$$ \huge{\underline{\textbf{ Model Free Control - Off Policy }}} $$

$$ \Large{\textbf{ Part 2: Expectation Based Methods }} $$

Contents

Introduction

This post roughly corresponds to part 2 of Lecture 5 of UCL RL course by David Silver.

We will explore off-policy algorithms as per videos. In this part we focus on Q-Learning and expectation based algorithms. In next part we deal with importance sampling. In addition to Q-Learning we will look into Expected SARSA (1-step off-policy) and Tree Backup (n-step off-policy) algorithms.

As terminology can be a bit confusing, let's have a quick look at our little zoo of RL algorithms

Table: Numbers in bracket refer to chapters in Sutton and Barto 2018
Implementations in this notebook do not exactly correspond to the book


To better explain differences between On-Policy, Expectation and Importance Sampling, let's consider a mini-MDP below

  • agent starts in state START, then automatically picks action forward (no choice here)
  • after going forward, agent finds a gold coin (+1 reward) and ends up in a state ROOM
  • from the ROOM, agent can go either left or right with probability determined by policy under consideration
  • if agent goes left, then it ends up finding SMALL TREASURE (+10 reward), MDP terminates
  • if agent goes right, then it finds LARGE TREASURE (+100 reward), MDP terminates
  • mini-MDP is fully deterministic

Let's consider state-action values in reverse order:

  • Assume all Q-values are initialised to zero
  • Assume no discounting
  • $Q(ROOM,left)$ or $Q(R,l)$ - as long as it is being explored, it will evaluate to correct value +10, and it doesn't depend on policy, this isn't very interesting
  • $Q(ROOM,right)$ or $Q(R,r)$ - same as above
  • $Q(START,forward)$ or $Q(S,f)$ - this one we are interested in.

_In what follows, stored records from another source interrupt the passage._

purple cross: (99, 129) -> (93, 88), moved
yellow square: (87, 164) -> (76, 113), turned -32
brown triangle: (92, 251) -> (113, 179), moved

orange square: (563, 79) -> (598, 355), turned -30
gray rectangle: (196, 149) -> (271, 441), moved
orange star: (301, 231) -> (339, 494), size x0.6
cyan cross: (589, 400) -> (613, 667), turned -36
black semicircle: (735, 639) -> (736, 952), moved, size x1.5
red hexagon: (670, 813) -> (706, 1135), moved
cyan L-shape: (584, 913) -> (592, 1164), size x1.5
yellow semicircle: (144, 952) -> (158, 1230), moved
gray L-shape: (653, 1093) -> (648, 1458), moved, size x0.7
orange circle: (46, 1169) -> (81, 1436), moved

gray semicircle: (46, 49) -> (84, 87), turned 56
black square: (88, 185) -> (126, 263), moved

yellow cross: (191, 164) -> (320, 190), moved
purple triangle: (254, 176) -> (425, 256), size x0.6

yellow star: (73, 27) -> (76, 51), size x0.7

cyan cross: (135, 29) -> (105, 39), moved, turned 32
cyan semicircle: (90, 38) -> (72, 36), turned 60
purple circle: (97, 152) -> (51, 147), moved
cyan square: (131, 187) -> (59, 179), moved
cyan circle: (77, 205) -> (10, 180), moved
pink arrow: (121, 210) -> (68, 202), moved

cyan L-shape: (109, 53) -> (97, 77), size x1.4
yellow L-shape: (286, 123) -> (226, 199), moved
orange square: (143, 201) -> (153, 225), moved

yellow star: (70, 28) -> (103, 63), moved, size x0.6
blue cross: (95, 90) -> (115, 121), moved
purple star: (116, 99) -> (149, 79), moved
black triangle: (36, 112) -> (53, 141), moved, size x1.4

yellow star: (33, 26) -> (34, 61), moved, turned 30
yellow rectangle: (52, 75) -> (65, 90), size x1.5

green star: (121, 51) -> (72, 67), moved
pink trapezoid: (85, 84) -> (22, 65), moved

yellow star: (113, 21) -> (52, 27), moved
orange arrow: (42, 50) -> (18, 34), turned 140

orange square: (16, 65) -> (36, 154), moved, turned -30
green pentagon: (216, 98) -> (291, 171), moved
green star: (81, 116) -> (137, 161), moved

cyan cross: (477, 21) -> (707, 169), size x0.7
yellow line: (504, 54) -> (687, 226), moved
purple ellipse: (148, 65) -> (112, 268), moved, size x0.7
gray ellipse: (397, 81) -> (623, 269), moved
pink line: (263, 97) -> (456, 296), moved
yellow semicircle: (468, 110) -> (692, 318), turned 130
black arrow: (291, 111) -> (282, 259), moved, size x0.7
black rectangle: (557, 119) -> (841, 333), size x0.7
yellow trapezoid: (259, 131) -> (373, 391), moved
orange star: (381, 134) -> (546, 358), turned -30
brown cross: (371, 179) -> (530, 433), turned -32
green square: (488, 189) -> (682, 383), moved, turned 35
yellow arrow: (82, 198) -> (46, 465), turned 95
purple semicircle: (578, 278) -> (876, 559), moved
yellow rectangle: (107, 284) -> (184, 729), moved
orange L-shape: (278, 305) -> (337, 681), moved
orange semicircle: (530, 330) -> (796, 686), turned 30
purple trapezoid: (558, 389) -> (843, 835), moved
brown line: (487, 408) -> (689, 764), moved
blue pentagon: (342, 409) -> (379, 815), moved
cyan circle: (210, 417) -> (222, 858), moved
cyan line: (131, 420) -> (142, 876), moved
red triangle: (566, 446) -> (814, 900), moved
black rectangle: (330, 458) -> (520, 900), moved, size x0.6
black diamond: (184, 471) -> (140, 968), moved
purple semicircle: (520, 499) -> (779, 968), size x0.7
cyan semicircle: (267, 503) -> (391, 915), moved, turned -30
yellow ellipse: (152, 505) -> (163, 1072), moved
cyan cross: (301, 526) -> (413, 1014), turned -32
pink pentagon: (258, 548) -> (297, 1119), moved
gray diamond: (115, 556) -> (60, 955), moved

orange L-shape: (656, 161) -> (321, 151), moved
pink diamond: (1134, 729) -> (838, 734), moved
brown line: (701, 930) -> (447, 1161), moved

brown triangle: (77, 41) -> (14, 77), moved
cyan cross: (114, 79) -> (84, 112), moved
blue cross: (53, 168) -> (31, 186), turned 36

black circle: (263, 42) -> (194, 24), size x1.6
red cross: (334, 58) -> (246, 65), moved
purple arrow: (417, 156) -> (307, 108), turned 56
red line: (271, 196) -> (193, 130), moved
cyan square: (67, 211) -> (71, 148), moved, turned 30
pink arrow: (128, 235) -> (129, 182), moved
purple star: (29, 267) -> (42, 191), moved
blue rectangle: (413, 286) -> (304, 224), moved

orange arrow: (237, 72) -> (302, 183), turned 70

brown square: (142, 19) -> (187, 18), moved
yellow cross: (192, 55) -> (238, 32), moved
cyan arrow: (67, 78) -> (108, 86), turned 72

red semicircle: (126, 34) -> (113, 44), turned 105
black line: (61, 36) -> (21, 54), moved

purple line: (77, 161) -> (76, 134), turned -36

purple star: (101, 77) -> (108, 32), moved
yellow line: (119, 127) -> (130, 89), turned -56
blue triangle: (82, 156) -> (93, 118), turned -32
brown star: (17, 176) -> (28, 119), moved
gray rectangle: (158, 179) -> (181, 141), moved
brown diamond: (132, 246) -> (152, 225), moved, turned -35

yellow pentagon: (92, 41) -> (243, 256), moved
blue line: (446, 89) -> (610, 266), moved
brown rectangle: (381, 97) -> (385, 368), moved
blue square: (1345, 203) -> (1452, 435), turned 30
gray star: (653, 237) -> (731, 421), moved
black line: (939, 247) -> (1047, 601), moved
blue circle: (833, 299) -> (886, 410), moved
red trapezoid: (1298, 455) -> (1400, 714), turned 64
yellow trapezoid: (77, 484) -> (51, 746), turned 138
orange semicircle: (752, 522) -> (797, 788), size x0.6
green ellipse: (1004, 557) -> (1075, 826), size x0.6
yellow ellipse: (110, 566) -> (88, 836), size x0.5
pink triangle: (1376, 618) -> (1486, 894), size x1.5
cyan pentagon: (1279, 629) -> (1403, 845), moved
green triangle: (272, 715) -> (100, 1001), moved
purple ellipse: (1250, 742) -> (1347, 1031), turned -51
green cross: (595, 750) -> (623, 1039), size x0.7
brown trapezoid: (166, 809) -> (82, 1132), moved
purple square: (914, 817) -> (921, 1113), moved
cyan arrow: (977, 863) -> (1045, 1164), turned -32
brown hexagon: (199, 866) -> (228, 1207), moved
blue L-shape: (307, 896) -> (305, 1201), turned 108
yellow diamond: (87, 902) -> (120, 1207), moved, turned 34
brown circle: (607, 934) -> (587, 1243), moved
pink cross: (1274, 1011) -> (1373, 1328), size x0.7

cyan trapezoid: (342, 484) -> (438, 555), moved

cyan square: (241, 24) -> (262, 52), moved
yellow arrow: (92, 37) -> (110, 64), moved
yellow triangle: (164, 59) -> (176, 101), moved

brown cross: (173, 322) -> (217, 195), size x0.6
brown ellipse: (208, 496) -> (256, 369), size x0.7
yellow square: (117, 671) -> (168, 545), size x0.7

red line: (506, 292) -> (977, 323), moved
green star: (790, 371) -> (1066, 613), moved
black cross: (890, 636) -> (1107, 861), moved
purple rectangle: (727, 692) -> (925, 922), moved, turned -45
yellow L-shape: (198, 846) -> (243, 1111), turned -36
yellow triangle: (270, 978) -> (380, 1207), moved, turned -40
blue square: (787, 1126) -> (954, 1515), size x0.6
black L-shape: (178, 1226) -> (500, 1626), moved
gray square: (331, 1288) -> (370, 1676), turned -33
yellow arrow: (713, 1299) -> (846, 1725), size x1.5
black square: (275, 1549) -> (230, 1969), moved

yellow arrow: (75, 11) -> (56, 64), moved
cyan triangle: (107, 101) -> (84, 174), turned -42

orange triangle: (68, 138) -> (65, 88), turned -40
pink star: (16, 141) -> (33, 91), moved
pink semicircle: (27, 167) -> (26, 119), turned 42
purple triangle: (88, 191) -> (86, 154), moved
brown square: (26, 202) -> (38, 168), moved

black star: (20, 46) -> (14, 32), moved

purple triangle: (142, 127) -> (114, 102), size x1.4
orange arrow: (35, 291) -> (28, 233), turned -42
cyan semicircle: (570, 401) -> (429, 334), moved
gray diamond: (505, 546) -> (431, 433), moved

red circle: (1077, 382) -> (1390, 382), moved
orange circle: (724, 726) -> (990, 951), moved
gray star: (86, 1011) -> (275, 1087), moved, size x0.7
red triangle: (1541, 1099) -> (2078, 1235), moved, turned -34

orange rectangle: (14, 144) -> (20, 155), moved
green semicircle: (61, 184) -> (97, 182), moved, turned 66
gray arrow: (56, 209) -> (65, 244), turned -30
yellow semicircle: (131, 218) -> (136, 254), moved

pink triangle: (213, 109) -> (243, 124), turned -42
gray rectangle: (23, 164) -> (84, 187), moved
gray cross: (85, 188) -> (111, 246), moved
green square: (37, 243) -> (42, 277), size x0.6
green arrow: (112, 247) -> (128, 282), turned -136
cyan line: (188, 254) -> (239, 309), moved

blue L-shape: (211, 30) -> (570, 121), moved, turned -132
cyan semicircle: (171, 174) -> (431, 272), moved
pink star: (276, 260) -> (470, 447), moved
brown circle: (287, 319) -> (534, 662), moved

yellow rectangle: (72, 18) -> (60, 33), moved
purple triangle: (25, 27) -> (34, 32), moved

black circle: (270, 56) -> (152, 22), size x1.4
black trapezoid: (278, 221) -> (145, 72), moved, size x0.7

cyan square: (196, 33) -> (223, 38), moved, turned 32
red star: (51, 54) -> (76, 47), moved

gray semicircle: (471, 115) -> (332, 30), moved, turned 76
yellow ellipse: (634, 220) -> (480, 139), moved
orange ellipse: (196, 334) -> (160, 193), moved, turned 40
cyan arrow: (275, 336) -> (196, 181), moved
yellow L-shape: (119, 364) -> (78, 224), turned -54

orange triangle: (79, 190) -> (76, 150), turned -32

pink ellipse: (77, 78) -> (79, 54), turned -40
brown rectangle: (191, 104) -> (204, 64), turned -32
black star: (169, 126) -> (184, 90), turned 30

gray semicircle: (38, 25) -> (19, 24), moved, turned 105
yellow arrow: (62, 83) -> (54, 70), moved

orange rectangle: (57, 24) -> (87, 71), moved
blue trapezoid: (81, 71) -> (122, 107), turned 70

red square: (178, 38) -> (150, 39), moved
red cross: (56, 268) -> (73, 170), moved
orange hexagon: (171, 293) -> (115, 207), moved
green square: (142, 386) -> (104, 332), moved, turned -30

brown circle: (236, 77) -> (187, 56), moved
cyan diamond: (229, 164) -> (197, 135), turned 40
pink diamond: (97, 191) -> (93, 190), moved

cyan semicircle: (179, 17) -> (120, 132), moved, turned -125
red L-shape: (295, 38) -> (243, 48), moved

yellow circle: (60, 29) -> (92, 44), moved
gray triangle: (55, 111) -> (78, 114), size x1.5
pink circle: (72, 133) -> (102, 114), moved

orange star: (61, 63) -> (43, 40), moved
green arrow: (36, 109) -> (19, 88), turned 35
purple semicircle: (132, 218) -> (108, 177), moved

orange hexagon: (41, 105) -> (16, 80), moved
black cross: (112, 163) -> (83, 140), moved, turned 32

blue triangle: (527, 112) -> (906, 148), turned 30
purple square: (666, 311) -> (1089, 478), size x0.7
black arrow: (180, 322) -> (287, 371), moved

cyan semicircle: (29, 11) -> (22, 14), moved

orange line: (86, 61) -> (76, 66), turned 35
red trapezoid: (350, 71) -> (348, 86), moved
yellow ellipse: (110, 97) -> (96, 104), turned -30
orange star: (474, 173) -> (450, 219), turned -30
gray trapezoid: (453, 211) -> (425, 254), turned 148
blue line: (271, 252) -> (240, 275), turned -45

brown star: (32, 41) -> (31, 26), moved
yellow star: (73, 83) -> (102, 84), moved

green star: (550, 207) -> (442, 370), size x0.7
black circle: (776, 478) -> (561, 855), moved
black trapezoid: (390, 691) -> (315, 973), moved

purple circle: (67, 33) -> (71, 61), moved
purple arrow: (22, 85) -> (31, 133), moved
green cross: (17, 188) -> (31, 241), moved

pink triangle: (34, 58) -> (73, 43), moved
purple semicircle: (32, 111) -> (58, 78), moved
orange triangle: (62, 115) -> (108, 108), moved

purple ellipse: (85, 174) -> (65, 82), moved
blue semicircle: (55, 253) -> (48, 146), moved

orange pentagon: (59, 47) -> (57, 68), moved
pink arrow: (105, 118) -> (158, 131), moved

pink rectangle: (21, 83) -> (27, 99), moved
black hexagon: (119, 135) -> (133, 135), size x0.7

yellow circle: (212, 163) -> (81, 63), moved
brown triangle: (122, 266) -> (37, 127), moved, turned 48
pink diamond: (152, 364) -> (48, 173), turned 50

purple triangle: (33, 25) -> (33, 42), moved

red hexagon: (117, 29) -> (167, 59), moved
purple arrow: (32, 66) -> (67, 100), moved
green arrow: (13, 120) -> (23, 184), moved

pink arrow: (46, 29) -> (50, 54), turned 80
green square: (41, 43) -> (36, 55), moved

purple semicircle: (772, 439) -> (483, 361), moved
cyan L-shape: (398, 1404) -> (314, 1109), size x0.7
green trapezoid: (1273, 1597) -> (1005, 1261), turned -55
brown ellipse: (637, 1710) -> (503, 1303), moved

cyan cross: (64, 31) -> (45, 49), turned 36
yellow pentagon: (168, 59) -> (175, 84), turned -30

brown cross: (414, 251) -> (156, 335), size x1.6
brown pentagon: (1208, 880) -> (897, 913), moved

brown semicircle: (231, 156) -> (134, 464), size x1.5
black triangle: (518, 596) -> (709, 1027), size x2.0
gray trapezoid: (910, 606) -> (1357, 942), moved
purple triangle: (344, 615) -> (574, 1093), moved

It very much depends on policy being executed, for example for random policy

$$ Q(S,f) = 1 + .5*Q(R,l) + .5*Q(R,r) = 1 + 5 + 50 = 56 $$

For each algorithm we will show different ways we can backup

$$ Q(S,f) \leftarrow Q(R,l), Q(R,r) $$

But first let's get some setup code out of the way

Imports

In [1]:
import numpy as np
import matplotlib.pyplot as plt

Environment is exactly the same as in previous post

In [2]:
from ModelFreeControl_Part1 import LinearEnv, REF_RANDOM, REF_GREEDY

Let's create environment and policies for future use

In [3]:
env = LinearEnv()

pi_random = np.tile([0.50, 0.50], [11, 1])  # starting random policy
pi_greedy = np.tile([0.00, 1.00], [11, 1])  # optimal greedy policy
pi_skewed = np.tile([0.40, 0.60], [11, 1])  # will use this later

And import common functions, they are also exactly the same as in previous post

In [4]:
from ModelFreeControl_Part1 import generate_episode, LogEntry, plot_experiments

SARSA - Refresher

Puropose of this section is to show how good old SARSA works on our mini-MDP. Show problems with on-policy exploration, and then in subsequent sections we will show how Q-Learning, Expected SARSA and Importance Sampling solve these problems.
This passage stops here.